Some Monday morning cheer for ya — a.k.a. how things work in the real world of big money, big influence and big government:
How Fannie and Freddie — among the chief engineers of the mortgage wreckage have become even more “important” than ever.
On the smaller domestic scale — here at Last-Chance Gulch where there is little money, no influence, and only those bits of big government that come wandering randomly in now and then — house walls went up over the weekend, thanks to the generosity and teamwork of neighbors. A bare foundation became the framework of a house overnight. That’s a wonderful thing. I’ll have more (probably, per Dave’s request, in an upcoming print edition of BHM).
But given that it’s a Monday morning and I’m a bit grouchy (with much more house-work ahead this week), I’ve got a question for you: What is it with guys and women on construction projects? How come we females so often get treated like retarded children?
I’m the first to admit that in most (though certainly not all) cases, the guys are more capable of taking the lead on framing a house, and heavens bless ’em for that. My own participation this weekend was mere manual labor — hauling cut wood from chop saw to house and occasionally helping lift a completed wall into place. I make no claim to doing anything brilliant & I won’t really come into my own on this project until we get to the interior finishing. One of the other women cooked and hosted all the meals. Another, who is quite experienced with construction and even does most of the local small-backhoe work, did some of the sawing and hauling. Yet another — the actual owner of this miniature country palace and knows its specs extremely well — supervised, calculated, and was in the thick of the most important decisions all weekend long. At one key stage, she saved the guys from a very bad math error.
Yet when we were trying to lift one of the biggest walls into place, nobody would listen to her when she pointed out that it wasn’t going to work because one of the anchor bolts was was in the way. She had to say it three times and finally yell because everyone was ignoring her. All weekend long, she’d start to do something and one of the guys would push her out of the way so he could do it himself.
My own “retarded child” moment came when several of the guys were trying to make sure a couple of the walls were straight. I was the only one available to pick up a bubble-level at that moment. So I did.
“It’s a half inch off vertical,” I said.
“It’s a half inch off vertical,” one of the guys echoed, peering from his perch on a ladder.
I didn’t mind his duplication at all — you know, “Measure twice …” and all.

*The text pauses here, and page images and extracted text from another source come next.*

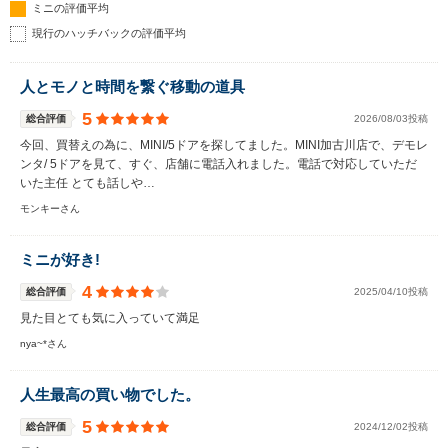
ミニの評価平均
現行のハッチバックの評価平均
人とモノと時間を繋ぐ移動の道具
5
総合評価
2026/08/03投稿
今回、買替えの為に、MINI/5ドアを探してました。MINI加古川店で、デモレ
ンタ/ 5ドアを見て、すぐ、店舗に電話入れました。電話で対応していただ
いた主任 とても話しや…
モンキーさん
ミニが好き!
4
総合評価
2025/04/10投稿
見た目とても気に入っていて満足
nya~*さん
人生最高の買い物でした。
5
総合評価
2024/12/02投稿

That was okay. But then another guy had to take the level away from me and check for himself.
On to the next wall. Again, I took up the level.
“It’s leaning 3/16″ to the left,” I said.
The same guy who had taken the level from me a moment earlier looked over my shoulder and said, “It looks perfectly fine to me.”
“That’s because at this moment I’m holding the level exactly straight so I can see exactly how much the wall is off from square.” I nodded toward the 3/16″ gap between wall and the bottom of the level.
“Let me have that!” he barked, grabbing the level out of my hand.
I backed away. He measured.
“It’s leaning 3/16″ to the left,” he told the other guys.
Not, “Yep, she’s right. It’s leaning 3/16″ to the left.” Not, “Sorry, Claire, I just wanted to double check.” But, “It’s leaning 3/16″ to the left” — as though this was a discovery that only a person with sufficient levels of testosterone could possibly make, a discovery that he had newly made for himself. I simply didn’t exist.
“Uh … yeah, that’s just what I said,” I called after him as he retreated with level in hand. But of course, he wasn’t listening to me then, either.
So what is it, anyhow? As I say, I make no pretense of being a construction expert. I was happy simply to carry lumber and stay out of the way of more experienced people for the most part. And I’m far from being some rabid feminist, always looking for “inequality,” real or illusory. On the contrary, I celebrate the skills of my men friends — and my women friends, too.
But what leads otherwise wonderful guys to the conclusion that I’m too stupid to read a level? Why is the house owner herself ignored when she’s pointing out a problem only she can see? And why is this sort of treatment so common on construction sites where men and women are working together?